UK Politics

Clegg urges party 'to hold nerve' on eve of conference

Nick Clegg
Image caption Nick Clegg has insisted the party is in government for "the long haul"

Nick Clegg has urged Lib Dem activists to "keep their nerves" and recognise their achievements in office as they prepare for their spring conference.

On the eve of the event in Sheffield, the Lib Dem leader acknowledged the party was "facing a difficult time" amid criticism of its U-turn on tuition fees and reversals in by-elections.

He told the Independent the party was doing "the right things in government".

Protests against spending cuts are due to take place in the city on Friday.

Organisers say 10,000 will take part in a demonstration in Sheffield - the city in which Mr Clegg's constituency lies - and reports have suggested the cost of policing the conference will be more than £2m.

'Not flinching'

Mr Clegg used an interview with the Independent to try and calm the party's nerves and insist that they were in government "for the long haul".

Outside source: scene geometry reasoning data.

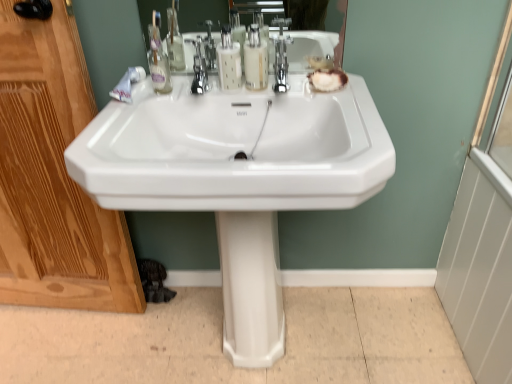 Question: Which direction should I rotate to look at translucent plastic soap dispenser at center, acting as the first soap dispenser starting from the right, — up or down?

Choices:
 (A) up
 (B) down

Answer: (A)

Question: From the image's perspective, does translucent plastic soap dispenser at center, marked as the first soap dispenser in a left-to-right arrangement, appear lower than wooden screen door at left?

Choices:
 (A) yes
 (B) no

Answer: (B)

Question: From a real-world perspective, is translucent plastic soap dispenser at center, which is counted as the second soap dispenser, starting from the right, over wooden screen door at left?

Choices:
 (A) no
 (B) yes

Answer: (B)

Question: Does translucent plastic soap dispenser at center, marked as the first soap dispenser in a left-to-right arrangement, have a larger size compared to wooden screen door at left?

Choices:
 (A) yes
 (B) no

Answer: (B)

Question: Considering the relative positions of translucent plastic soap dispenser at center, marked as the first soap dispenser in a left-to-right arrangement, and wooden screen door at left in the image provided, is translucent plastic soap dispenser at center, marked as the first soap dispenser in a left-to-right arrangement, to the left of wooden screen door at left from the viewer's perspective?

Choices:
 (A) yes
 (B) no

Answer: (B)

Question: Is translucent plastic soap dispenser at center, which is counted as the second soap dispenser, starting from the right, not within wooden screen door at left?

Choices:
 (A) yes
 (B) no

Answer: (A)

Question: From a real-world perspective, is translucent plastic soap dispenser at center, marked as the first soap dispenser in a left-to-right arrangement, physically below wooden screen door at left?

Choices:
 (A) yes
 (B) no

Answer: (B)

Question: Does white glossy sink at center touch polished chrome faucet at center?

Choices:
 (A) no
 (B) yes

Answer: (A)

Question: From the image's perspective, is white glossy sink at center beneath polished chrome faucet at center?

Choices:
 (A) yes
 (B) no

Answer: (A)

Question: From a real-world perspective, is white glossy sink at center under polished chrome faucet at center?

Choices:
 (A) yes
 (B) no

Answer: (A)

Question: From the image's perspective, would you say white glossy sink at center is positioned over polished chrome faucet at center?

Choices:
 (A) yes
 (B) no

Answer: (B)

Question: Would you consider white glossy sink at center to be distant from polished chrome faucet at center?

Choices:
 (A) yes
 (B) no

Answer: (B)

Question: From a real-world perspective, is white glossy sink at center positioned over polished chrome faucet at center based on gravity?

Choices:
 (A) yes
 (B) no

Answer: (B)

Question: Is translucent plastic soap dispenser at center, the 2th soap dispenser positioned from the left, directly adjacent to polished chrome faucet at center?

Choices:
 (A) no
 (B) yes

Answer: (B) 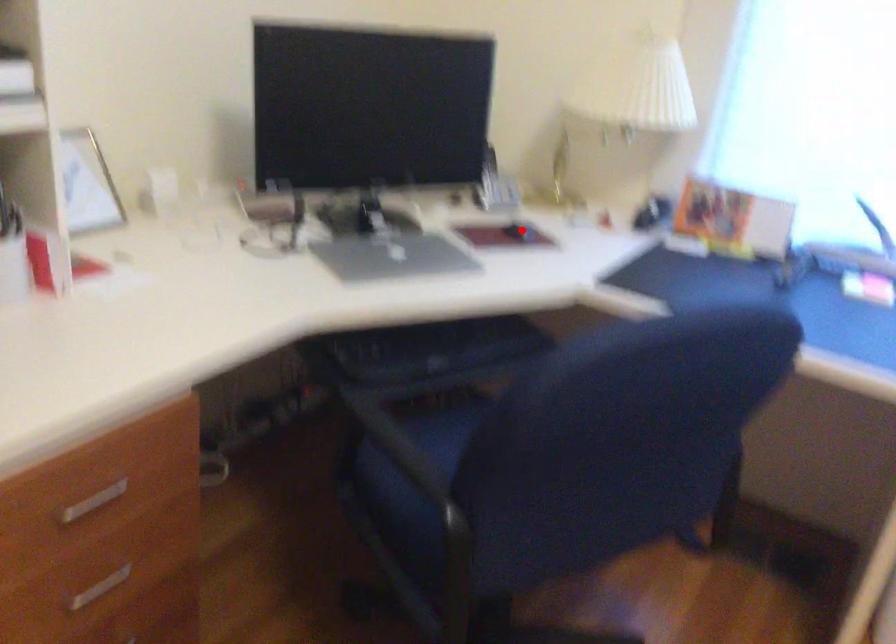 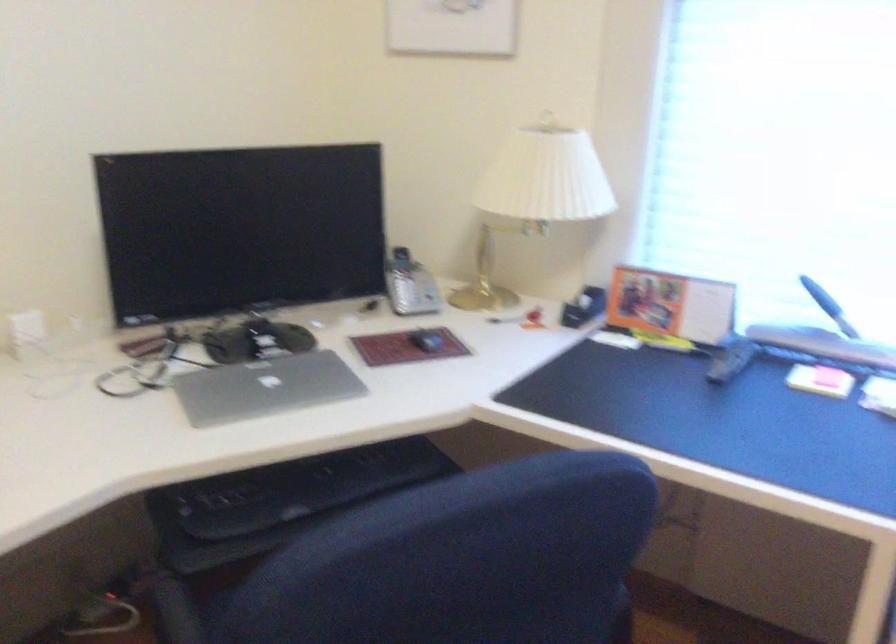 Question: I am providing you with two images of the same scene from different viewpoints. A red point is marked on the first image. Can you still see the location of the red point in image 2?

Choices:
 (A) Yes
 (B) No

Answer: (A) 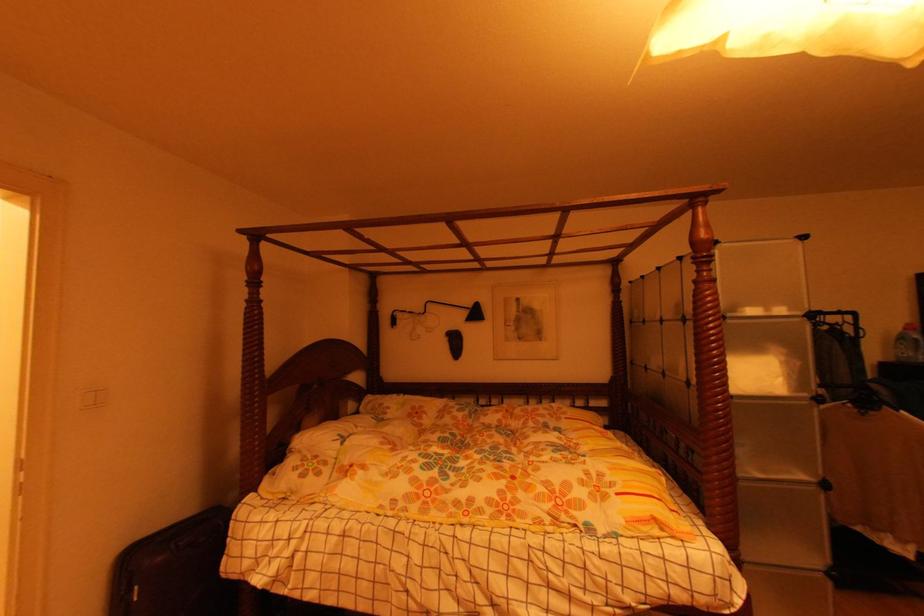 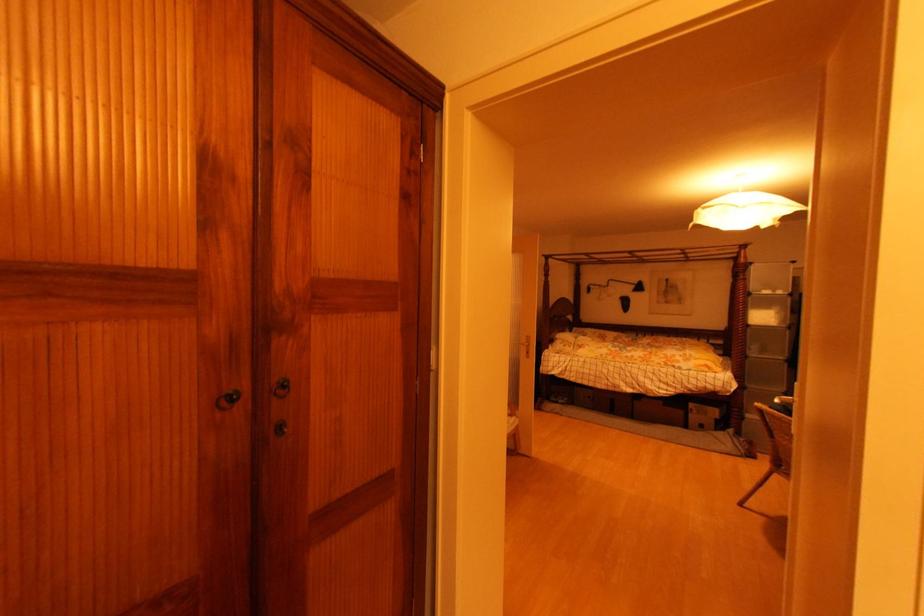 Where in the second image is the point corresponding to the point at 469,314 from the first image?

(638, 288) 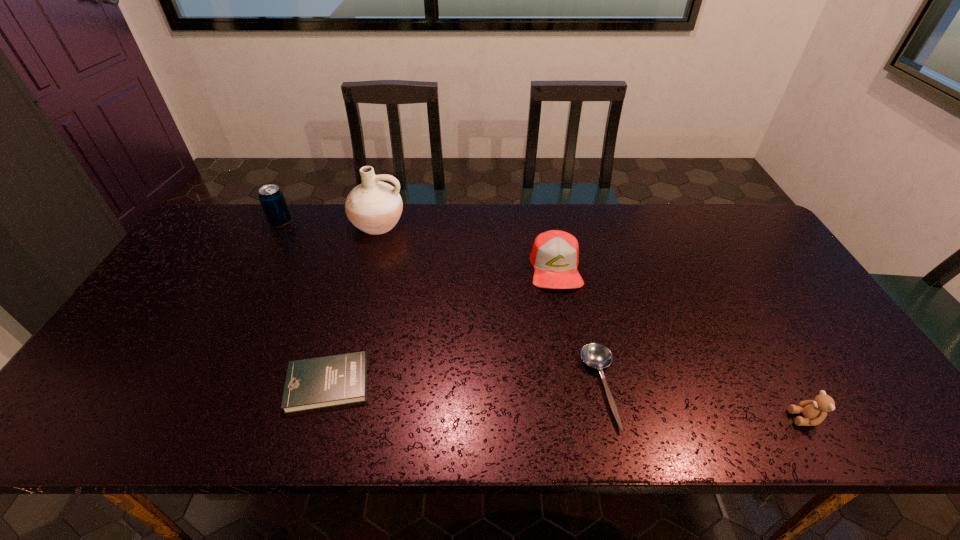 The width and height of the screenshot is (960, 540). What are the coordinates of `empty space between the fourth tallest object and the fifth shortest object` in the screenshot? It's located at (542, 320).

Image resolution: width=960 pixels, height=540 pixels. I want to click on empty space that is in between the baseball cap and the teddy bear, so click(680, 343).

The width and height of the screenshot is (960, 540). I want to click on free spot between the book and the rightmost object, so click(566, 401).

Find the location of `vacant space that is in between the leftmost object and the ladle`. vacant space that is in between the leftmost object and the ladle is located at coordinates (441, 305).

Locate an element on the screen. The width and height of the screenshot is (960, 540). vacant region between the soda can and the shortest object is located at coordinates (441, 305).

Locate an element on the screen. empty location between the book and the tallest object is located at coordinates point(352,304).

Find the location of a particular element. free space between the shortest object and the third farthest object is located at coordinates (578, 328).

This screenshot has height=540, width=960. I want to click on object identified as the fifth closest to the shortest object, so [271, 197].

Point out which object is positioned as the fifth nearest to the second tallest object. Please provide its 2D coordinates. Your answer should be formatted as a tuple, i.e. [(x, y)], where the tuple contains the x and y coordinates of a point satisfying the conditions above.

[(814, 411)]

At what (x,y) coordinates should I click in order to perform the action: click on free space that satisfies the following two spatial constraints: 1. to pour from the handle of the ladle; 2. on the left side of the pottery. Please return your answer as a coordinate pair (x, y). This screenshot has height=540, width=960. Looking at the image, I should click on (332, 388). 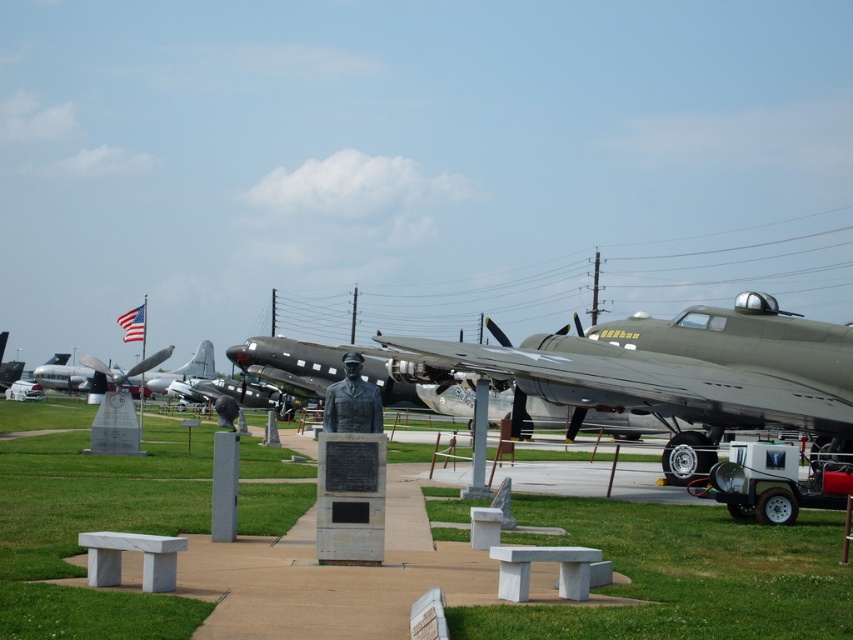 In the scene shown: You are a photographer planning to take a wide shot of the bronze statue at center and the silver metallic airplane at center. Which object will appear narrower in the photo?

The bronze statue at center will appear narrower in the photo because it is thinner than the silver metallic airplane at center. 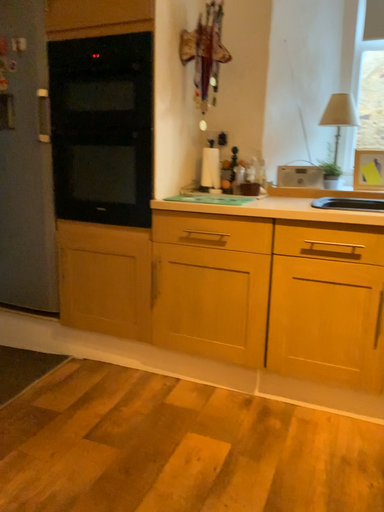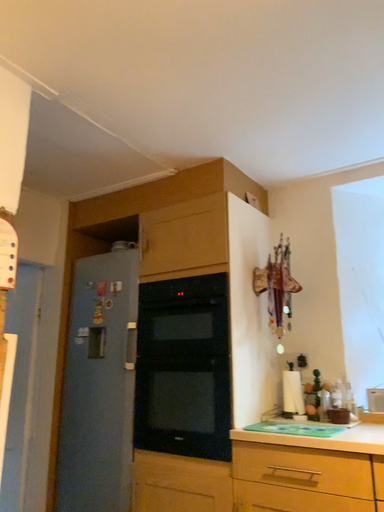 Question: How did the camera likely rotate when shooting the video?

"We are going to keep our nerves," he said. "We are not going to flinch. We were right to go into government. We are doing the right things in government."

The Lib Dems' poor performance in the Barnsley Central by-election, where the party slumped to sixth in the polls, has increased pressure on the party leadership ahead of May's local council elections and the referendum on the Westminster electoral system.

But Mr Clegg and his allies say they will not be diverted from their task of working with the Conservatives in the coalition "in the national interest".

Although the focus of attention was on reducing the deficit, Mr Clegg said the party should remember what it had achieved in government in restoring civil liberties, providing more money for schools in the most deprived areas, raising tax thresholds for the lowest-paid and increasing the bank levy.

He said his message to activists was to "keep your head up high, be proud of what we are doing, don't be cowed by what people are saying about us and stick to the course".

"These are early days - 10 months into a five-year Parliament," he added.

"All the focus is on the immediate task of the deficit. People have to hold their nerve, not lurch from one thing to the next. You have to work at it day in, day out and deliver over time, so that people see the difference you make. That is what we do and we will continue to do."